[Document layout analysis data]
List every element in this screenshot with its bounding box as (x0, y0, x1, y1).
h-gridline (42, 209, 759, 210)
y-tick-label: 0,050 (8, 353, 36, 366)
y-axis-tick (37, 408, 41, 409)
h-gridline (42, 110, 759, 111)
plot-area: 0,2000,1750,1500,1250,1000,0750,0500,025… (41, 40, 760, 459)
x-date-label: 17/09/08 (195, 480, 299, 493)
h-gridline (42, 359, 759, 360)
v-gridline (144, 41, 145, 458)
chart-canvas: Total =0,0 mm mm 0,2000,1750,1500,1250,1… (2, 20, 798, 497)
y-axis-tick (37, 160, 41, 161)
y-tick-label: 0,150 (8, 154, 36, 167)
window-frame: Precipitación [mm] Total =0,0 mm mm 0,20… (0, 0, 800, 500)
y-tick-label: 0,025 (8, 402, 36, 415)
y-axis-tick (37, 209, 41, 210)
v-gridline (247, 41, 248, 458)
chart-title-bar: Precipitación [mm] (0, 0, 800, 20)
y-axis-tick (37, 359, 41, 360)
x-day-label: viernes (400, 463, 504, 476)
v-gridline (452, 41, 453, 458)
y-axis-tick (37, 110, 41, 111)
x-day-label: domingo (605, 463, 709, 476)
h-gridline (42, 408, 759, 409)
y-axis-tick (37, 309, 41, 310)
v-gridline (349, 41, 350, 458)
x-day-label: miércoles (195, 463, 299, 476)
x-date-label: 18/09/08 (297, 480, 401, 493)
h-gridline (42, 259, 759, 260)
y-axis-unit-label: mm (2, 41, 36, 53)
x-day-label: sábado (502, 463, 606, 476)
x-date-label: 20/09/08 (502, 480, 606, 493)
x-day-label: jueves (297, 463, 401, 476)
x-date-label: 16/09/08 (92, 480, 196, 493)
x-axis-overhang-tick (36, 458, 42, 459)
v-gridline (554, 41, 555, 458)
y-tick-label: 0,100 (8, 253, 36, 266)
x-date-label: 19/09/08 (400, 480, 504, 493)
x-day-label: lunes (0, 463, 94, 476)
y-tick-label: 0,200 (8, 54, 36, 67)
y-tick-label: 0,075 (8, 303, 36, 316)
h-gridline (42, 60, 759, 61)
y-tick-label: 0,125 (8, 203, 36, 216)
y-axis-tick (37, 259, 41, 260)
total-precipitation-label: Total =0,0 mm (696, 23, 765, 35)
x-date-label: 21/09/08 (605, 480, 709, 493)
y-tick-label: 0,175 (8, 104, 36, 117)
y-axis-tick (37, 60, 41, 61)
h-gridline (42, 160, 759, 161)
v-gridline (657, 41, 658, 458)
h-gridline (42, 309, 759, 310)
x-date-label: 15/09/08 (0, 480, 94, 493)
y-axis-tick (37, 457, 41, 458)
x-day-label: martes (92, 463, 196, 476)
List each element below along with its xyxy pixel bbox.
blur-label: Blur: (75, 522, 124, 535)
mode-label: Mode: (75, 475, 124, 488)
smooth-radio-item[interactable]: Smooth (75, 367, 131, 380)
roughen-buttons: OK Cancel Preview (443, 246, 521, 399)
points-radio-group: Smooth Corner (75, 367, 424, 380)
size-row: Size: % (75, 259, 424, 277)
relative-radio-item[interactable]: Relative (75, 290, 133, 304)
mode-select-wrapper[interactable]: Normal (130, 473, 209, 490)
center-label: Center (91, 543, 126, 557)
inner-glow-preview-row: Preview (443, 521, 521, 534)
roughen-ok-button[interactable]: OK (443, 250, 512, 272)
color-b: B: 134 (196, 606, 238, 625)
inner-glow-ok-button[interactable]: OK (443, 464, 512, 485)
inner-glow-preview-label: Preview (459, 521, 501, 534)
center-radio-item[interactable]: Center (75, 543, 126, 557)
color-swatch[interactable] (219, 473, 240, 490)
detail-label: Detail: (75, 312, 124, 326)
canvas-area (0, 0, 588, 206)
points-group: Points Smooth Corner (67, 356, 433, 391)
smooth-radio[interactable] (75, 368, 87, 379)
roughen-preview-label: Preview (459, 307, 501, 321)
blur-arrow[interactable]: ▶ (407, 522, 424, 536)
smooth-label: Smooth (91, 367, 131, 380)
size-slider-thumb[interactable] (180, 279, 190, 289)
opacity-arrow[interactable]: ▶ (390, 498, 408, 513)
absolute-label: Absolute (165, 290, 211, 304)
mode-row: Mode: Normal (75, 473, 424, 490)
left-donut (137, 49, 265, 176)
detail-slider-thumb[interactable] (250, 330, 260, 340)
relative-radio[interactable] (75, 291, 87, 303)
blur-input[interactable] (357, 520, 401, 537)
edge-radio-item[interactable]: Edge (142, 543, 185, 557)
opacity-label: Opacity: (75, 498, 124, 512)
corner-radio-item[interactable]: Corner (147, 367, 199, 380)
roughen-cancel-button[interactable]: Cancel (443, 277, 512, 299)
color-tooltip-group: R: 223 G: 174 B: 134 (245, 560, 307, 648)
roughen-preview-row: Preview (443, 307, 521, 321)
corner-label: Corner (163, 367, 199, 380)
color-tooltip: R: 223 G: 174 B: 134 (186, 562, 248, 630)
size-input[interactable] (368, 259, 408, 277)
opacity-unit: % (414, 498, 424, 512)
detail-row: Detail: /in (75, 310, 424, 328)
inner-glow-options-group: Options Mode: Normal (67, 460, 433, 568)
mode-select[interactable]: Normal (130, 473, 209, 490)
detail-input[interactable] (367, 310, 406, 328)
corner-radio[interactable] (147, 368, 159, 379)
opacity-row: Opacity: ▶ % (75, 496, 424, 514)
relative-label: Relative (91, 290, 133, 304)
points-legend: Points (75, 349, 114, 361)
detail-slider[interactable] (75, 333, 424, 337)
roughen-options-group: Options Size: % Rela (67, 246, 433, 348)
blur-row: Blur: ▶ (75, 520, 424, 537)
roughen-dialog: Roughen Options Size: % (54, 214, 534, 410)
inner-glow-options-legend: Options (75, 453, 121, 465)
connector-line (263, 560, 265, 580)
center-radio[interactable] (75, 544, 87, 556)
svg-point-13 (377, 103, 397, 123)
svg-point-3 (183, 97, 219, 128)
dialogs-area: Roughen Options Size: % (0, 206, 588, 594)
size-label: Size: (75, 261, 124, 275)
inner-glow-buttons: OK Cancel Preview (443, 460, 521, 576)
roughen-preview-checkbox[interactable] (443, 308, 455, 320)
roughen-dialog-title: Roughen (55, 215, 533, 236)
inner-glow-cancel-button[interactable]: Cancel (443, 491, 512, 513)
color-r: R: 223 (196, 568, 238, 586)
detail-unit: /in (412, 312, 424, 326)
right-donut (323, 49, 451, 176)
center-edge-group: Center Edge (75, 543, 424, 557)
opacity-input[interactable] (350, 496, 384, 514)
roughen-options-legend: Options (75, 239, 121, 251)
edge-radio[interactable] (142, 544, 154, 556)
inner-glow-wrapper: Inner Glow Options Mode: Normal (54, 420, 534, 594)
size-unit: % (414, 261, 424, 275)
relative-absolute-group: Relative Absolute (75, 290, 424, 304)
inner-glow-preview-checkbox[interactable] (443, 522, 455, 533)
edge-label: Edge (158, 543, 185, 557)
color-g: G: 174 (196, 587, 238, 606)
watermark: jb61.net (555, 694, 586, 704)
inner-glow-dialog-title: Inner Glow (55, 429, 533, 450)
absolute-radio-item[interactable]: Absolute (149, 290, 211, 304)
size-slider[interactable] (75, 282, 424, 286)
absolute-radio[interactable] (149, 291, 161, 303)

_Work task:_ Wherever "title" appears in a line of the entries, copy that line.

_Written answer:_
chart-title-bar: Precipitación [mm] (0, 0, 800, 20)
roughen-dialog-title: Roughen (55, 215, 533, 236)
inner-glow-dialog-title: Inner Glow (55, 429, 533, 450)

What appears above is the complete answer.